» Dataset entries:

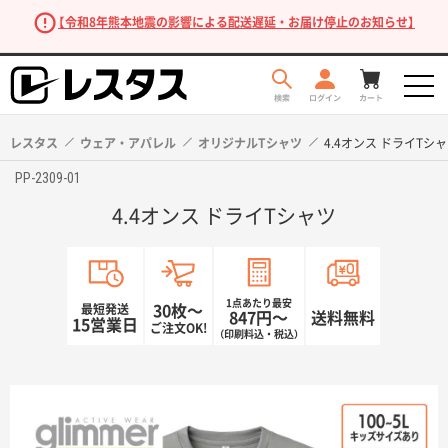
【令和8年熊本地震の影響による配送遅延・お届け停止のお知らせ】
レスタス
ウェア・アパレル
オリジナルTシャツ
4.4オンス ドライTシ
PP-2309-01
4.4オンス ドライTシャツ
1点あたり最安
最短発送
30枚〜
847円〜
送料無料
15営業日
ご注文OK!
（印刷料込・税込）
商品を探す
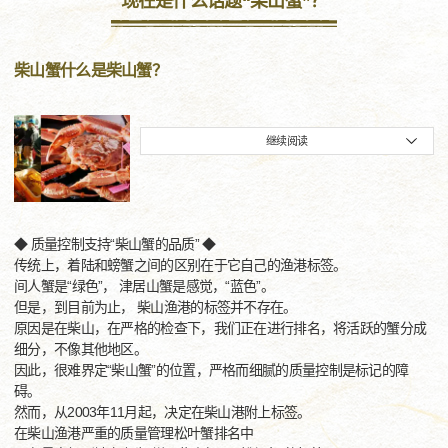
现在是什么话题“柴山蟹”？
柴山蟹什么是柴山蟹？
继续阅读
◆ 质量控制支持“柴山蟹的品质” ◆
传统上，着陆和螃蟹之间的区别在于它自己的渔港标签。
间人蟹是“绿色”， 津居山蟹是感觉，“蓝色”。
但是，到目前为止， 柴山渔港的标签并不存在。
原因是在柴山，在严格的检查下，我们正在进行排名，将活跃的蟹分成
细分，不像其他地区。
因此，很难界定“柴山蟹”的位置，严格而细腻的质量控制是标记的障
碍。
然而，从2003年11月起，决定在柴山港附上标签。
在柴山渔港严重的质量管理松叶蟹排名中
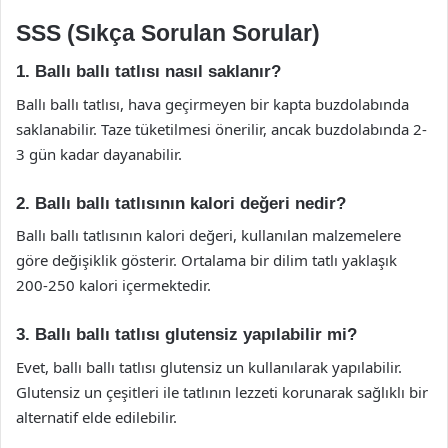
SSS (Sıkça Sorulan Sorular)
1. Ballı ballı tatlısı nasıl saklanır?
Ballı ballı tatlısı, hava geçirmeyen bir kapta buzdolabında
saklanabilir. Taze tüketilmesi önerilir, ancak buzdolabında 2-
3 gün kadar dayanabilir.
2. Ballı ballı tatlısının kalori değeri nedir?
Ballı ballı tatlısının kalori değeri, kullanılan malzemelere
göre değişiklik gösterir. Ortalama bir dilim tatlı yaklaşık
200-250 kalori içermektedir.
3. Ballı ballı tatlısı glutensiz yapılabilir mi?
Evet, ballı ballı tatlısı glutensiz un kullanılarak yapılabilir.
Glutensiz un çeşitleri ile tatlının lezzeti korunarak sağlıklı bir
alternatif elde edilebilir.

==

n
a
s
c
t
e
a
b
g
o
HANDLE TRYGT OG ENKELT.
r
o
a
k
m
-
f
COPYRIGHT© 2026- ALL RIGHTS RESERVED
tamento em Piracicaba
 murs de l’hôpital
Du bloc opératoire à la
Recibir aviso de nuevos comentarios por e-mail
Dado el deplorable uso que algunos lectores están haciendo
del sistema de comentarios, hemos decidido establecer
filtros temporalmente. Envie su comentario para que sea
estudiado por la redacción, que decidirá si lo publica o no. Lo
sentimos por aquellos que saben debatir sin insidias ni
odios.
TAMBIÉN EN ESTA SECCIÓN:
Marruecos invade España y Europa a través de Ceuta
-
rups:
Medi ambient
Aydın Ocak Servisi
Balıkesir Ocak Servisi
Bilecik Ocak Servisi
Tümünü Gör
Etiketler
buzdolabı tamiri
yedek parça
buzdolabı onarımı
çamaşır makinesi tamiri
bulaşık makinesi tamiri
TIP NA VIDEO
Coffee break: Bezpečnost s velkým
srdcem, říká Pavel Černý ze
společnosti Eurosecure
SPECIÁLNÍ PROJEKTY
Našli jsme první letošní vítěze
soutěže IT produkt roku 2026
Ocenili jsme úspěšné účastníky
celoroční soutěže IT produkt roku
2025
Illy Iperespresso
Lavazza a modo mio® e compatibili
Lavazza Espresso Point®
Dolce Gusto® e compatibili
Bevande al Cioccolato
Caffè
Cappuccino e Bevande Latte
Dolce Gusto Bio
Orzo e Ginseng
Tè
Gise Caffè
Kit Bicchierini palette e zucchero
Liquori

---

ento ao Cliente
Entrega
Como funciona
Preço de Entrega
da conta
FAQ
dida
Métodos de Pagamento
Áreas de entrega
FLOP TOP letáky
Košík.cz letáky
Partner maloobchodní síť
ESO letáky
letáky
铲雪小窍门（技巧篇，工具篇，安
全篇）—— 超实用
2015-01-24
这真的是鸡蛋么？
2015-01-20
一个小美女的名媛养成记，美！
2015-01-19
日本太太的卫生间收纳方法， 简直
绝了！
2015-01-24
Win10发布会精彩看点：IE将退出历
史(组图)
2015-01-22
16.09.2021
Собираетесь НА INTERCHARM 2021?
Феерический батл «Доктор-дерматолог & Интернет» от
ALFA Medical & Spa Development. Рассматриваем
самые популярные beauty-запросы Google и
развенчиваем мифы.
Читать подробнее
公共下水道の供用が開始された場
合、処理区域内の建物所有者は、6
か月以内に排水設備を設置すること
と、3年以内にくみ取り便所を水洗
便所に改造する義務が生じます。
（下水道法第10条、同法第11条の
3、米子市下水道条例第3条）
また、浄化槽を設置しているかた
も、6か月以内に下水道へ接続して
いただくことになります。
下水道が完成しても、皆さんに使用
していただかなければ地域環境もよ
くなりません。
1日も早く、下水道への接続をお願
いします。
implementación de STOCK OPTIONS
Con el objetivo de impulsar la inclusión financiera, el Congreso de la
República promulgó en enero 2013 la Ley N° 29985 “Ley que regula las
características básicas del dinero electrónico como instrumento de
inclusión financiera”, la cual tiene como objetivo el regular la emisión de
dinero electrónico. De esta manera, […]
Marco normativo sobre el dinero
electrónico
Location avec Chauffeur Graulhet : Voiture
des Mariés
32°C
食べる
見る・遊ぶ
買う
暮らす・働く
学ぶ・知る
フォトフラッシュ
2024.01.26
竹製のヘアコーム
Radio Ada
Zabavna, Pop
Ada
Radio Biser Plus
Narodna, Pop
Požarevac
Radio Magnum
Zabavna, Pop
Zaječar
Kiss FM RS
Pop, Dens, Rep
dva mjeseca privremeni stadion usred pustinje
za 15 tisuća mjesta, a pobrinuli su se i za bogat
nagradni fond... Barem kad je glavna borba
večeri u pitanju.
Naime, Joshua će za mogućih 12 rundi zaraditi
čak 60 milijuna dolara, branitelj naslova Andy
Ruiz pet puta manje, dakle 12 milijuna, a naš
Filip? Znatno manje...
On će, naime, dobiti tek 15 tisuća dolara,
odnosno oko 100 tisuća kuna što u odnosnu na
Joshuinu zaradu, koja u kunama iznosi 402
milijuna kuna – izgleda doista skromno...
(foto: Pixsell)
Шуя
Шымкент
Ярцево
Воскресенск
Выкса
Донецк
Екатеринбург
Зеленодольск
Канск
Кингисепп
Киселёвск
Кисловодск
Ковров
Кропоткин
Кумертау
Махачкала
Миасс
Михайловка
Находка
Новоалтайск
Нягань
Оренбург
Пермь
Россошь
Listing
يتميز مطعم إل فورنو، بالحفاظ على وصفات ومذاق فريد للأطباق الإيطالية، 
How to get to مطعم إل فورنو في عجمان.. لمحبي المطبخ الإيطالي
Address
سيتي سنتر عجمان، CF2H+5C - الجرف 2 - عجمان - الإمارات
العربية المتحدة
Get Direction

» Work item:
A line belongs in the answer if it contains the word "buzdolabında"; copy every such line from the data above.

» Solution to the exercise:
Ballı ballı tatlısı, hava geçirmeyen bir kapta buzdolabında
saklanabilir. Taze tüketilmesi önerilir, ancak buzdolabında 2-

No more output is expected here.